Chat en poche narre les déboires d'un bourgeois parisien du nom de Pacarel qui aime beaucoup son nom et veut le décorer de mérites toujours plus resplendissants. Aussi, lorsque sa fille compose à la Philippe Ménard de Borgès un Faust selon Gounod, décide-t-il de se procurer les services non pas de Bianca Castafiore, qui a pourtant fait ses preuves dans le rôle de Marguerite, mais bien d'un certain Dujeton, ténor bordelais. Il écrit à son ami Dufausset d'envoyer chez lui ledit ténor et Dufausset, ne sachant vraiment comment le caser, lui envoie son fils en guise de Dujeton. Et ce fils accueilli en ténor est engagé "chat en poche" pour un cachet faramineux par Pacarel. Le faux ténor ne tarde pas à séduire malgré lui tous les jupons de la maisonnée.
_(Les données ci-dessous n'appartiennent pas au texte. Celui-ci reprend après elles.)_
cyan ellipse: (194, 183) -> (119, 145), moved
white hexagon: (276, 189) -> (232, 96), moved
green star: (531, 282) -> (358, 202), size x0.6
Plus proverbe que véritable vaudeville, Chat en poche, qui illustre cette expression signifiant "acheter sans vérifier la marchandise au risque d'être leurré", permet en sus une critique de la bourgeoisie dans la veine du Bourgeois gentilhomme, du mariage arrangé alliant Molière et comique de geste tapageur et du parisianisme auto-centré qui raille tant la province qu'il s'y trompe lui-même.
Proverbe, il cumule dans le même temps les meilleures ficelles du vaudeville et finit par perdre son spectateur et ses personnages dans une spirale folle de situations plus cocasses et toujours plus fantaisistes les unes que les autres.
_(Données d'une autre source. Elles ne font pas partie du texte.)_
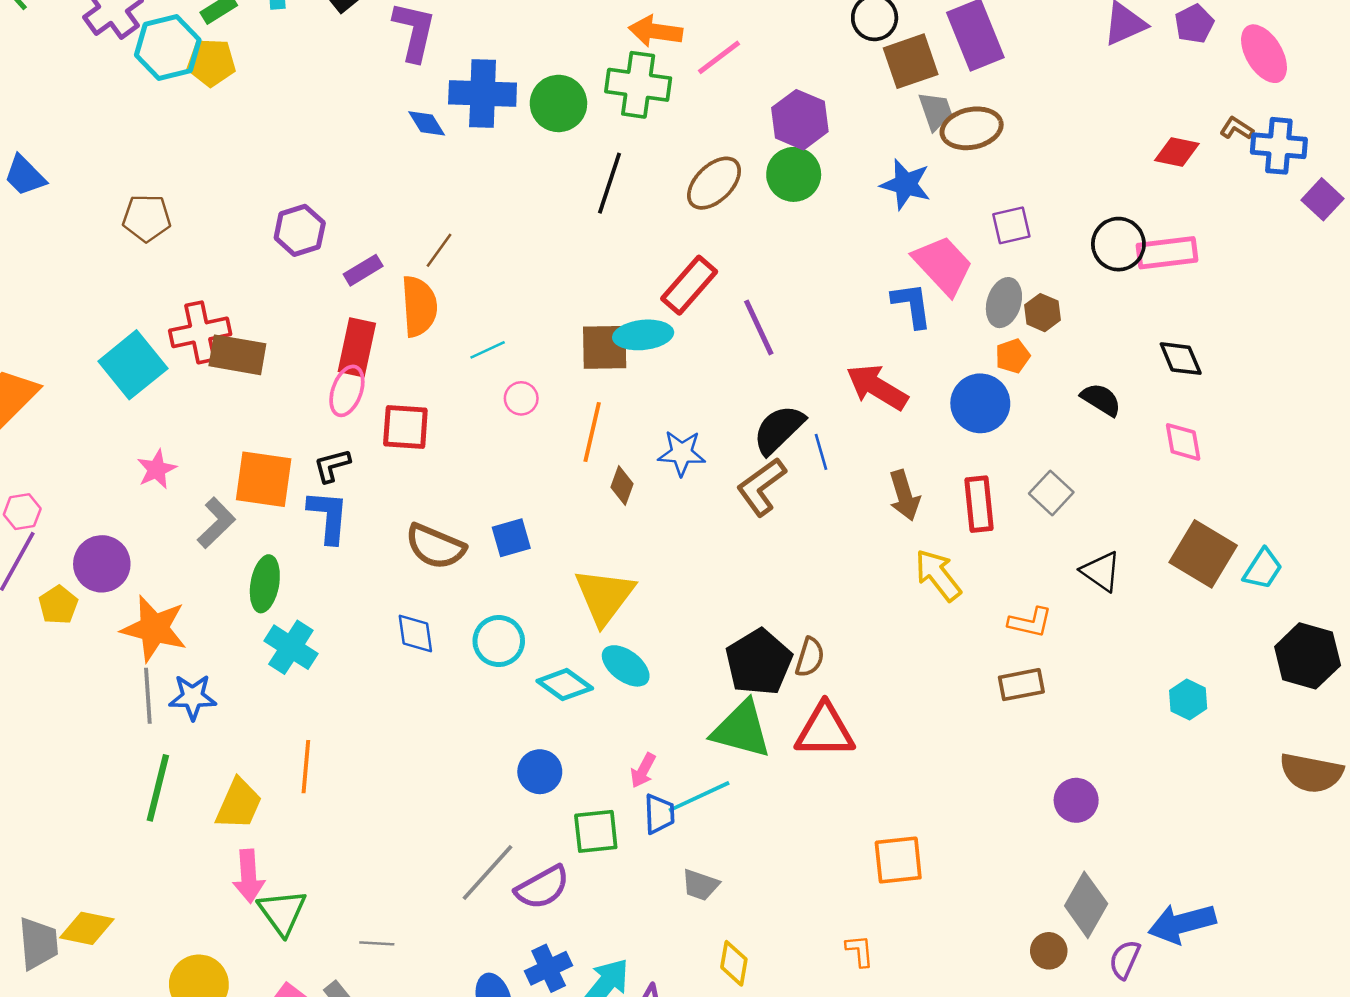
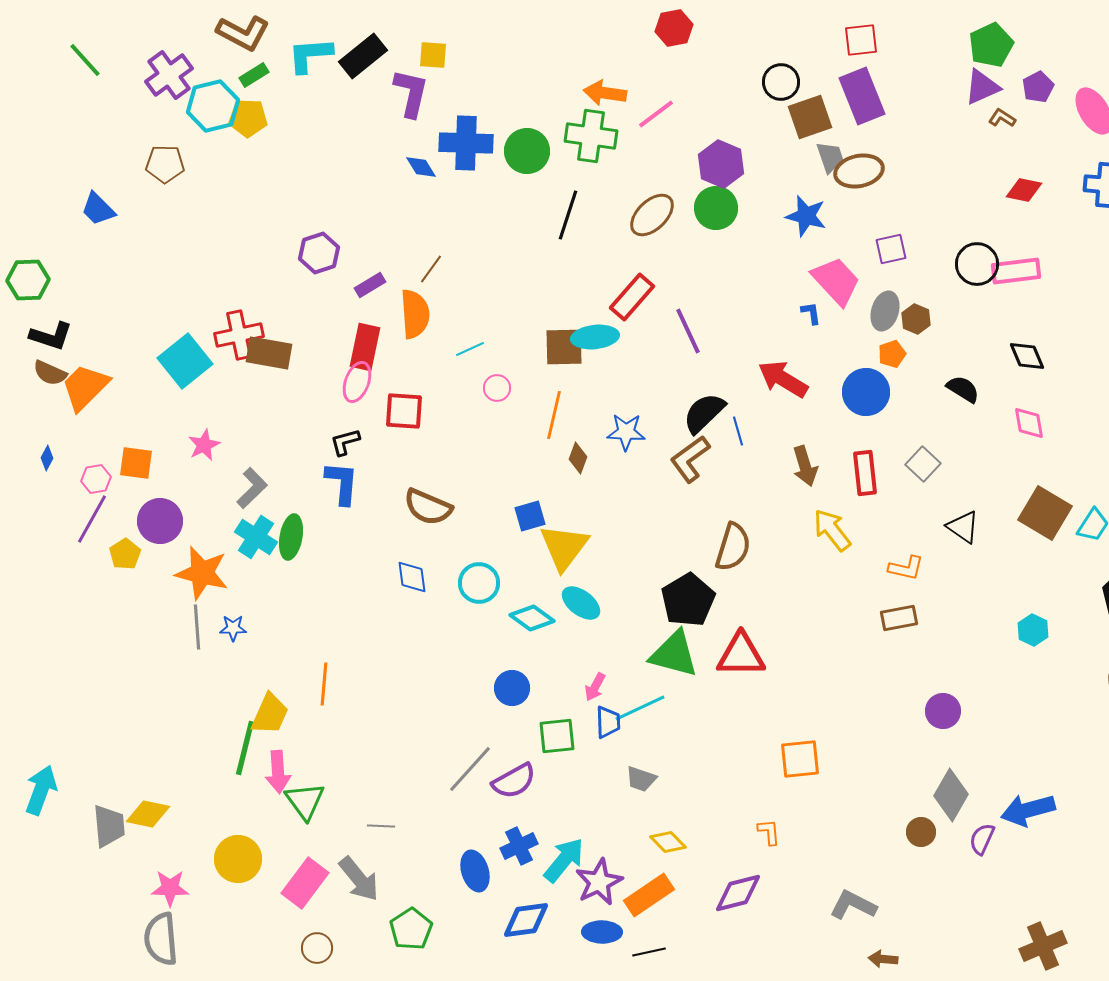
brown L-shape: (1237, 128) -> (1002, 118), moved
brown pentagon: (147, 218) -> (165, 164), moved
blue L-shape: (912, 305) -> (811, 313), size x0.6
orange square: (264, 479) -> (136, 463), moved, size x0.7
blue square: (511, 538) -> (530, 516), moved
cyan cross: (291, 647) -> (256, 537), moved
brown semicircle: (810, 657) -> (733, 547), moved, size x1.5
blue star: (193, 697) -> (233, 628), size x0.7
green line: (158, 788) -> (245, 748), moved
yellow diamond: (734, 963) -> (668, 842), turned -54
Mais voilà où git le lièvre: Feydeau abuse à outrance d'un seul procédé comique, à peine diversifié par le comique de geste des deux jeunes gens que l'on veut marier de force. Toute la pièce n'est qu'un grand qui-pro-quo qui emboîte les qui-pro-quo les uns dans les autres. De sorte que Chat en poche est un bon texte pour faire étudier le qui-pro-quo à des élèves en cours de lettres mais une pièce qui sombre dans la monotonie d'un seul et même comique.
Pacarel prend Dufausset fils pour Dujeton. Les femmes et le bon docteur font de même. Dufausset les prend pour des fous puis prend l'engagement de Pacarel pour celui annoncé par son père. Mme Pacarel lui ayant tapé dans l'oeil, il souhaite lui écrire mais la prend pour la femme du bon docteur. Cependant les deux jeunes fiancés prennent chacun les conseils pris au pied de la lettre de leurs parents respectifs pour un tic de l'autre.Et caetera, et caetera, et caetera, qui vivra verra...
Il semble que tout l'humour de la pièce réside dans l'addition des patronymes du personnage qui ne sait pas compter autrement que sur ses doigts: Dufausset / Dujeton: faux-jeton.
C'est drôle, certes, mais trop facile et trop répétitif.
Même la critique de la langue du jargon, fondue dans le qui-pro-quo, s'y dissout. Et dix sous, ça ne vaut guère plus de cinquante centimes ! Les mots pourtant clairs sont ainsi un peu vite et facilement considérés comme appartenant au jargon d'un monde particulier. Seul demeure plutôt intéressant le "on" qui suggère autant "je" que "nous" que "tu" que "vous" et que chacun interprète selon sa pensée. Le qui-pro-quo devient alors révélateur d'un mot trop polysémique dont on use, aujourd'hui encore à tort et à travers et que d'aucuns proscrivent, le jugeant familier, se cachant bien souvent à eux-même la peur du qui-pro-quo qu'il peut occasionner.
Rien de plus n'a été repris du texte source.